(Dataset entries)
<<<<
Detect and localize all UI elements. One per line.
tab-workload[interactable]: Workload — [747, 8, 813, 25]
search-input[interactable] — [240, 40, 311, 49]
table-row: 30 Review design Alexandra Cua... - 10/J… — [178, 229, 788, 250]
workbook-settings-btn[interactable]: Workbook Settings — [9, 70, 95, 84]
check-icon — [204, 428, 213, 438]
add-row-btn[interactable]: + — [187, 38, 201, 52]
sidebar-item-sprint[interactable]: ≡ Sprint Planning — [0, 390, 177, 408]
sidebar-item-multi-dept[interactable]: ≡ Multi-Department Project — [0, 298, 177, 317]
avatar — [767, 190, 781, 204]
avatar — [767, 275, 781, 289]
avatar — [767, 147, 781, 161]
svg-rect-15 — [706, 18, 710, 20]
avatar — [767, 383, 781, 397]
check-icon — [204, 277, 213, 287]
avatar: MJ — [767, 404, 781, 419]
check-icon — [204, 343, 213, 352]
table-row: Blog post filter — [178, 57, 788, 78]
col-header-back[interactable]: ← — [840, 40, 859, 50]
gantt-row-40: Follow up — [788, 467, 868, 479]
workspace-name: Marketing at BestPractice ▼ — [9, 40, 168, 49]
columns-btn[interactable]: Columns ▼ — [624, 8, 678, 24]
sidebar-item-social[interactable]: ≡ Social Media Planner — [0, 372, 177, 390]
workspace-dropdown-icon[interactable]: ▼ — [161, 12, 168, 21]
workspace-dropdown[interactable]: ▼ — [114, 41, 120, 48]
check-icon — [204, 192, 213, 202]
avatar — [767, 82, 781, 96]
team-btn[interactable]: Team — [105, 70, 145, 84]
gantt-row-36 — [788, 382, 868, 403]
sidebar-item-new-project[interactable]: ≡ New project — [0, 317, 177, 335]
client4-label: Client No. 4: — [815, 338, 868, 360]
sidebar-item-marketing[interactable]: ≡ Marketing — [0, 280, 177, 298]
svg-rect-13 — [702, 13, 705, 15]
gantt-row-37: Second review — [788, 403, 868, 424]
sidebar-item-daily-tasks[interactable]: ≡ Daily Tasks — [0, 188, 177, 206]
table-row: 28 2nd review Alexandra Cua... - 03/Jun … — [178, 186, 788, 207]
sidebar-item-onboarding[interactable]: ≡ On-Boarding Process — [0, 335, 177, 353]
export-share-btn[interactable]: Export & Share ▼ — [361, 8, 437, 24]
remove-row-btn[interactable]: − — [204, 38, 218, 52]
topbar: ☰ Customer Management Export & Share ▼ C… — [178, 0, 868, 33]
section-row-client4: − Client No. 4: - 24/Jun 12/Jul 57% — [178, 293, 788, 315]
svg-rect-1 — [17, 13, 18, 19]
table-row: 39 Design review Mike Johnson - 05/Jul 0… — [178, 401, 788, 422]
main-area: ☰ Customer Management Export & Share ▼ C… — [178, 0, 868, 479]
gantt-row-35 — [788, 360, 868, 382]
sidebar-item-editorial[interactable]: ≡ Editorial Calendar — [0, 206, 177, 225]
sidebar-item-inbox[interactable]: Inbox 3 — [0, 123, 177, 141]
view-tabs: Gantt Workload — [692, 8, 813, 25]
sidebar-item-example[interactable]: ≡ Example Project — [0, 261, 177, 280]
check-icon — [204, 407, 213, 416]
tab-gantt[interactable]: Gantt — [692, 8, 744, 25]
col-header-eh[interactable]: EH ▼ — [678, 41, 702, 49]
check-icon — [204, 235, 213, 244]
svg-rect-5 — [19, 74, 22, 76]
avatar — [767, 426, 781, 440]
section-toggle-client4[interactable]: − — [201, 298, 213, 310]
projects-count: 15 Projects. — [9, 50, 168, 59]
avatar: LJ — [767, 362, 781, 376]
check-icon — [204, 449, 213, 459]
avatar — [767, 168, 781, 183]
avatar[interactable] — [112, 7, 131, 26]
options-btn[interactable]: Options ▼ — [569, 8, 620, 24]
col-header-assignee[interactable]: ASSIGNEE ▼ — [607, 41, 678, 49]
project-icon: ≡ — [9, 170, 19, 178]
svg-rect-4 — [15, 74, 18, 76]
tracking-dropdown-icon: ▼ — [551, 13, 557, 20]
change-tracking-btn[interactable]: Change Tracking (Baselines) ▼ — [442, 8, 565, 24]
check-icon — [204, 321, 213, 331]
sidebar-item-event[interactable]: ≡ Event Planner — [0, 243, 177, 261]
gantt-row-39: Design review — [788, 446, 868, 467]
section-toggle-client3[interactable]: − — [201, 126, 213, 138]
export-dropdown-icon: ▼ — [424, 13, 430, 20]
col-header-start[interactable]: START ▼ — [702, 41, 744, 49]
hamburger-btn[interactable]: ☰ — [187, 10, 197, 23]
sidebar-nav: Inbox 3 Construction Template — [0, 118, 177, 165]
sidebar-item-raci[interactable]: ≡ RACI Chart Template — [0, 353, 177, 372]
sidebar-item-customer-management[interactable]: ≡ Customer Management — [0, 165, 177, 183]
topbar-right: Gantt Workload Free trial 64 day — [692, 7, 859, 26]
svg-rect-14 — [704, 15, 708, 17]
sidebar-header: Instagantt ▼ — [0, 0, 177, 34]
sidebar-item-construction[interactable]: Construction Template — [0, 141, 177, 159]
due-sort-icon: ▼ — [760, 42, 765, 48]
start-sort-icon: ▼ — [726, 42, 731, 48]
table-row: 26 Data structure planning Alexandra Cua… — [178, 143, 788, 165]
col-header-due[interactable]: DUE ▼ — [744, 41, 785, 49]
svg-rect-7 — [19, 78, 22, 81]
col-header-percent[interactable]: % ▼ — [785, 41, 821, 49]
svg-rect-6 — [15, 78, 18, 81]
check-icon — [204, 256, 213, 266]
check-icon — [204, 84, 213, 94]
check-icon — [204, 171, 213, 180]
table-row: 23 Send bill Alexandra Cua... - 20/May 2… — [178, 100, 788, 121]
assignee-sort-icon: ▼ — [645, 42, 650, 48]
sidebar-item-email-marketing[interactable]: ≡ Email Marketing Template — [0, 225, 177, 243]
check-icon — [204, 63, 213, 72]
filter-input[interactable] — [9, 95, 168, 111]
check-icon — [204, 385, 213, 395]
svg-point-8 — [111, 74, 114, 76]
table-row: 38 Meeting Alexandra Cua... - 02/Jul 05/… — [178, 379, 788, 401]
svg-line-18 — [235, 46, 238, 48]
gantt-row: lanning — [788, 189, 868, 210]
>>>>
= Exercise prompt =
All of the records above should be transcribed exactly.

= Solution below =
Detect and localize all UI elements. One per line.
tab-workload[interactable]: Workload — [747, 8, 813, 25]
search-input[interactable] — [240, 40, 311, 49]
table-row: 30 Review design Alexandra Cua... - 10/J… — [178, 229, 788, 250]
workbook-settings-btn[interactable]: Workbook Settings — [9, 70, 95, 84]
check-icon — [204, 428, 213, 438]
add-row-btn[interactable]: + — [187, 38, 201, 52]
sidebar-item-sprint[interactable]: ≡ Sprint Planning — [0, 390, 177, 408]
sidebar-item-multi-dept[interactable]: ≡ Multi-Department Project — [0, 298, 177, 317]
avatar — [767, 190, 781, 204]
avatar — [767, 275, 781, 289]
avatar — [767, 147, 781, 161]
svg-rect-15 — [706, 18, 710, 20]
avatar — [767, 383, 781, 397]
check-icon — [204, 277, 213, 287]
avatar: MJ — [767, 404, 781, 419]
check-icon — [204, 343, 213, 352]
table-row: Blog post filter — [178, 57, 788, 78]
col-header-back[interactable]: ← — [840, 40, 859, 50]
gantt-row-40: Follow up — [788, 467, 868, 479]
workspace-name: Marketing at BestPractice ▼ — [9, 40, 168, 49]
columns-btn[interactable]: Columns ▼ — [624, 8, 678, 24]
sidebar-item-social[interactable]: ≡ Social Media Planner — [0, 372, 177, 390]
workspace-dropdown-icon[interactable]: ▼ — [161, 12, 168, 21]
workspace-dropdown[interactable]: ▼ — [114, 41, 120, 48]
check-icon — [204, 192, 213, 202]
avatar — [767, 82, 781, 96]
team-btn[interactable]: Team — [105, 70, 145, 84]
gantt-row-36 — [788, 382, 868, 403]
sidebar-item-new-project[interactable]: ≡ New project — [0, 317, 177, 335]
client4-label: Client No. 4: — [815, 338, 868, 360]
sidebar-item-marketing[interactable]: ≡ Marketing — [0, 280, 177, 298]
svg-rect-13 — [702, 13, 705, 15]
gantt-row-37: Second review — [788, 403, 868, 424]
sidebar-item-daily-tasks[interactable]: ≡ Daily Tasks — [0, 188, 177, 206]
table-row: 28 2nd review Alexandra Cua... - 03/Jun … — [178, 186, 788, 207]
sidebar-item-onboarding[interactable]: ≡ On-Boarding Process — [0, 335, 177, 353]
export-share-btn[interactable]: Export & Share ▼ — [361, 8, 437, 24]
remove-row-btn[interactable]: − — [204, 38, 218, 52]
topbar: ☰ Customer Management Export & Share ▼ C… — [178, 0, 868, 33]
section-row-client4: − Client No. 4: - 24/Jun 12/Jul 57% — [178, 293, 788, 315]
svg-rect-1 — [17, 13, 18, 19]
table-row: 39 Design review Mike Johnson - 05/Jul 0… — [178, 401, 788, 422]
main-area: ☰ Customer Management Export & Share ▼ C… — [178, 0, 868, 479]
gantt-row-35 — [788, 360, 868, 382]
sidebar-item-editorial[interactable]: ≡ Editorial Calendar — [0, 206, 177, 225]
sidebar-item-inbox[interactable]: Inbox 3 — [0, 123, 177, 141]
view-tabs: Gantt Workload — [692, 8, 813, 25]
sidebar-item-example[interactable]: ≡ Example Project — [0, 261, 177, 280]
check-icon — [204, 407, 213, 416]
tab-gantt[interactable]: Gantt — [692, 8, 744, 25]
col-header-eh[interactable]: EH ▼ — [678, 41, 702, 49]
check-icon — [204, 235, 213, 244]
svg-rect-5 — [19, 74, 22, 76]
avatar — [767, 426, 781, 440]
section-toggle-client4[interactable]: − — [201, 298, 213, 310]
projects-count: 15 Projects. — [9, 50, 168, 59]
avatar: LJ — [767, 362, 781, 376]
check-icon — [204, 449, 213, 459]
avatar — [767, 168, 781, 183]
avatar[interactable] — [112, 7, 131, 26]
options-btn[interactable]: Options ▼ — [569, 8, 620, 24]
col-header-assignee[interactable]: ASSIGNEE ▼ — [607, 41, 678, 49]
project-icon: ≡ — [9, 170, 19, 178]
svg-rect-4 — [15, 74, 18, 76]
tracking-dropdown-icon: ▼ — [551, 13, 557, 20]
change-tracking-btn[interactable]: Change Tracking (Baselines) ▼ — [442, 8, 565, 24]
check-icon — [204, 321, 213, 331]
sidebar-item-event[interactable]: ≡ Event Planner — [0, 243, 177, 261]
gantt-row-39: Design review — [788, 446, 868, 467]
section-toggle-client3[interactable]: − — [201, 126, 213, 138]
export-dropdown-icon: ▼ — [424, 13, 430, 20]
col-header-start[interactable]: START ▼ — [702, 41, 744, 49]
hamburger-btn[interactable]: ☰ — [187, 10, 197, 23]
sidebar-nav: Inbox 3 Construction Template — [0, 118, 177, 165]
sidebar-item-raci[interactable]: ≡ RACI Chart Template — [0, 353, 177, 372]
sidebar-item-customer-management[interactable]: ≡ Customer Management — [0, 165, 177, 183]
topbar-right: Gantt Workload Free trial 64 day — [692, 7, 859, 26]
svg-rect-14 — [704, 15, 708, 17]
sidebar-header: Instagantt ▼ — [0, 0, 177, 34]
sidebar-item-construction[interactable]: Construction Template — [0, 141, 177, 159]
due-sort-icon: ▼ — [760, 42, 765, 48]
start-sort-icon: ▼ — [726, 42, 731, 48]
table-row: 26 Data structure planning Alexandra Cua… — [178, 143, 788, 165]
col-header-due[interactable]: DUE ▼ — [744, 41, 785, 49]
svg-rect-7 — [19, 78, 22, 81]
col-header-percent[interactable]: % ▼ — [785, 41, 821, 49]
svg-rect-6 — [15, 78, 18, 81]
check-icon — [204, 256, 213, 266]
check-icon — [204, 84, 213, 94]
check-icon — [204, 171, 213, 180]
table-row: 23 Send bill Alexandra Cua... - 20/May 2… — [178, 100, 788, 121]
assignee-sort-icon: ▼ — [645, 42, 650, 48]
sidebar-item-email-marketing[interactable]: ≡ Email Marketing Template — [0, 225, 177, 243]
check-icon — [204, 63, 213, 72]
filter-input[interactable] — [9, 95, 168, 111]
check-icon — [204, 385, 213, 395]
svg-point-8 — [111, 74, 114, 76]
table-row: 38 Meeting Alexandra Cua... - 02/Jul 05/… — [178, 379, 788, 401]
svg-line-18 — [235, 46, 238, 48]
gantt-row: lanning — [788, 189, 868, 210]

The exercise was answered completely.